At his house, Stan had the most amazing Grand Cru wines from France that we would drink and talk story. A lot of his stories centered around food and wine, a reflection of his love of both.
He talked about growing up in Honomu on the Big Island of Hawaii, catching frogs to eat or smoking out wasp larvae to fry with shoyu and sugar. On Saturdays, he would take a bucket to pick out maggots in the manure piles to take home to feed the chickens. Of course, we would discuss how a maggot fed chicken vs. the chickens we eat today differ in taste.

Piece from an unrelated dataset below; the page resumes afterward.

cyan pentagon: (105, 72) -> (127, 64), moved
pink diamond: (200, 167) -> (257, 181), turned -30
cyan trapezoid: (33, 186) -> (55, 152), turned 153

Stan talked about being a POW and having to eat sawdust bread. During the war, there was a shortage of flour, so the Germans used "tree flour" or sawdust in their bread. I searched the web for hours and managed to find the recipe for Stan. We wanted to try to re-create the recipe but were unable to figure out how to get pesticide-free and edible sawdust!
German Black Bread Recipe
[The following ingredients are from the Food Providing Ministry in Berlin, Germany. It was labeled “(Top Secret) Berlin 24.X1 1941.]
50% bruised rye grain
20% sliced sugar beets
20% tree flour (sawdust)
10% minced leaves and straw
The grain should be sufficiently rotten to provide gases to allow the bread to rise. The pieces of sugar beets provide sugar to supply the yeasty rye.

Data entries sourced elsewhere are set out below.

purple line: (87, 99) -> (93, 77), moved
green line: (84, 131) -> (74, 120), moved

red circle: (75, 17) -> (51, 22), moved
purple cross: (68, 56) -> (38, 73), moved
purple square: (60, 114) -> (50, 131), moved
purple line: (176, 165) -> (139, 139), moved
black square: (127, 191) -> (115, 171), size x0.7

Mix together ingredients to create dough. Shape into loaves and bake. A loaf should weigh 3 to 4 pounds.
Yuki Akita passed away on August 9, 2007.
Stan passed away on August 27th. To the end, he was talking about how good sweet and sour cabbage or rafute (shoyu pork) would taste. The last time I saw Stan, he held my hand and squeezed it as he whispered to me, "I love you."
Stan was a dear, dear friend. I miss his stories and I miss seeing the twinkle in his eyes.